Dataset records
---*---
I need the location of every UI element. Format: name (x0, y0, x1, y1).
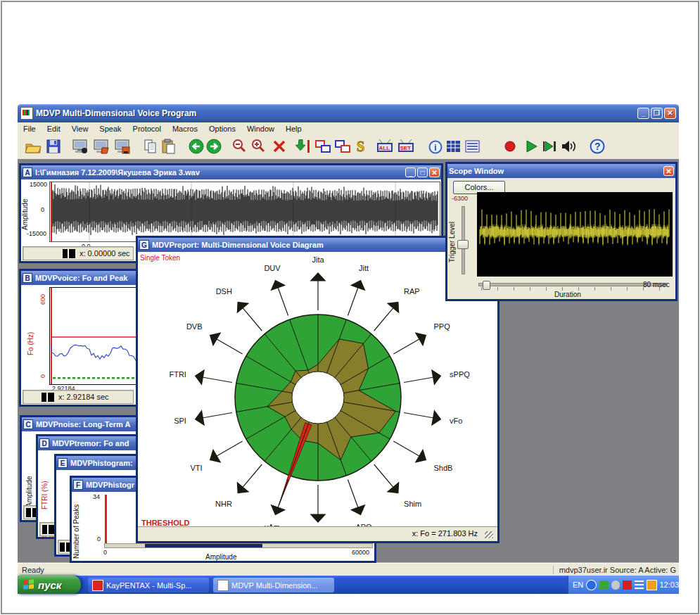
minimize-button[interactable]: _ (637, 108, 649, 119)
wave-y-max: 15000 (30, 181, 47, 188)
report-single-token-label: Single Token (140, 254, 180, 262)
save-icon[interactable] (45, 138, 62, 155)
taskbar-item-mdvp-label: MDVP Multi-Dimension... (231, 581, 318, 590)
tray-icon-6[interactable] (647, 580, 657, 590)
zoom-out-icon[interactable] (231, 138, 248, 155)
wave-y-mid: 0 (41, 206, 44, 213)
system-tray: EN 12:03 (568, 576, 679, 594)
window-scope: Scope Window ✕ Colors... -6300 Trigger L… (445, 162, 677, 301)
scope-time-slider-thumb[interactable] (483, 281, 490, 290)
window-voice-title: MDVPvoice: Fo and Peak (35, 274, 127, 282)
taskbar-item-mdvp[interactable]: MDVP Multi-Dimension... (213, 578, 334, 592)
capture-icon[interactable] (72, 138, 89, 155)
window-link-icon[interactable] (314, 138, 331, 155)
window-hist1-title: MDVPhistogram: (70, 459, 133, 467)
svg-text:NHR: NHR (215, 500, 232, 508)
wave-maximize-button[interactable]: □ (417, 167, 428, 177)
window-scope-titlebar[interactable]: Scope Window ✕ (447, 164, 675, 178)
scope-time-slider[interactable] (478, 283, 667, 286)
window-report-icon: G (139, 240, 149, 250)
menu-bar: FileEditViewSpeakProtocolMacrosOptionsWi… (18, 122, 679, 134)
menu-file[interactable]: File (18, 124, 42, 134)
speaker-icon[interactable] (561, 138, 578, 155)
download-icon[interactable] (294, 138, 311, 155)
view-set-icon[interactable]: SET (397, 138, 414, 155)
scope-x-max: 80 msec (643, 281, 670, 289)
app-title: MDVP Multi-Dimensional Voice Program (36, 108, 196, 118)
svg-text:VTI: VTI (190, 464, 202, 472)
back-icon[interactable] (188, 138, 205, 155)
close-button[interactable]: ✕ (664, 108, 676, 119)
svg-text:vFo: vFo (450, 417, 462, 425)
copy-icon[interactable] (142, 138, 159, 155)
taskbar-item-kaypentax[interactable]: KayPENTAX - Multi-Sp... (88, 578, 209, 592)
tray-icon-5[interactable] (635, 581, 644, 590)
window-hist2-title: MDVPhistogr (86, 481, 134, 489)
options-grid-icon[interactable] (464, 138, 481, 155)
window-new-icon[interactable] (334, 138, 351, 155)
tray-icon-3[interactable] (611, 581, 621, 590)
voice-y-min: 0 (39, 368, 46, 378)
app-title-bar: MDVP Multi-Dimensional Voice Program _ ❐… (18, 104, 679, 122)
wave-status-strip: x: 0.00000 sec (23, 246, 134, 260)
record-icon[interactable] (502, 138, 518, 155)
start-button[interactable]: пуск (18, 576, 81, 594)
menu-window[interactable]: Window (241, 124, 280, 134)
wave-scroll-thumb[interactable] (63, 249, 75, 258)
forward-icon[interactable] (205, 138, 222, 155)
delete-icon[interactable] (271, 138, 288, 155)
capture-save-icon[interactable] (114, 138, 131, 155)
window-hist1-icon: E (58, 458, 68, 468)
open-icon[interactable] (25, 138, 42, 155)
play-end-icon[interactable] (542, 138, 559, 155)
hist2-scrollbar[interactable] (104, 543, 373, 548)
resize-grip[interactable] (485, 531, 493, 538)
grid-icon[interactable] (445, 138, 462, 155)
view-all-icon[interactable]: ALL (376, 138, 393, 155)
tray-icon-1[interactable] (586, 580, 597, 590)
window-report-titlebar[interactable]: G MDVPreport: Multi-Dimensional Voice Di… (138, 238, 497, 252)
report-status-strip: x: Fo = 271.803 Hz (138, 526, 497, 541)
svg-text:ShdB: ShdB (434, 464, 453, 472)
svg-text:i: i (434, 142, 437, 153)
mdvp-icon (217, 580, 229, 591)
svg-text:RAP: RAP (404, 287, 420, 296)
window-wave-titlebar[interactable]: A I:\Гимназия 7.12.2009\Якушева Эрика 3.… (21, 165, 441, 179)
status-ready: Ready (22, 566, 44, 574)
menu-help[interactable]: Help (280, 124, 307, 134)
voice-scroll-thumb[interactable] (42, 393, 54, 402)
svg-text:DUV: DUV (264, 264, 281, 272)
help-icon[interactable]: ? (589, 138, 606, 155)
menu-view[interactable]: View (66, 124, 94, 134)
menu-speak[interactable]: Speak (94, 124, 127, 134)
play-icon[interactable] (523, 138, 540, 155)
menu-edit[interactable]: Edit (42, 124, 66, 134)
noise-y-axis-label: Amplitude (25, 461, 33, 507)
waveform-plot[interactable] (49, 182, 440, 242)
radar-diagram: JitaJittRAPPPQsPPQvFoShdBShimAPQsAPQvAmN… (138, 252, 497, 527)
voice-status-strip: x: 2.92184 sec (23, 390, 134, 404)
restore-button[interactable]: ❐ (651, 108, 663, 119)
capture-play-icon[interactable] (93, 138, 110, 155)
tray-icon-4[interactable] (623, 581, 632, 590)
menu-options[interactable]: Options (203, 124, 241, 134)
scope-close-button[interactable]: ✕ (663, 166, 674, 176)
tremor-scroll-thumb[interactable] (42, 525, 55, 534)
stats-icon[interactable]: S (354, 138, 371, 155)
scope-level-slider-thumb[interactable] (457, 240, 469, 249)
wave-minimize-button[interactable]: _ (405, 167, 416, 177)
info-icon[interactable]: i (427, 138, 444, 155)
windows-flag-icon (23, 579, 34, 590)
window-hist2-icon: F (73, 480, 83, 490)
menu-protocol[interactable]: Protocol (127, 124, 167, 134)
hist2-x-max: 60000 (352, 549, 369, 556)
language-indicator[interactable]: EN (573, 581, 583, 589)
svg-text:SPI: SPI (174, 417, 186, 425)
zoom-in-icon[interactable] (250, 138, 267, 155)
svg-text:PPQ: PPQ (434, 322, 451, 331)
svg-text:DSH: DSH (216, 287, 232, 296)
paste-icon[interactable] (160, 138, 177, 155)
wave-close-button[interactable]: ✕ (429, 167, 440, 177)
tray-icon-2[interactable] (599, 581, 609, 590)
menu-macros[interactable]: Macros (167, 124, 203, 134)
---*---
**Work instructions:** Lines holding the word "status" should be copied from the entries above.

**Solution for this problem:**
wave-status-strip: x: 0.00000 sec (23, 246, 134, 260)
report-status-strip: x: Fo = 271.803 Hz (138, 526, 497, 541)
status-ready: Ready (22, 566, 44, 574)
voice-status-strip: x: 2.92184 sec (23, 390, 134, 404)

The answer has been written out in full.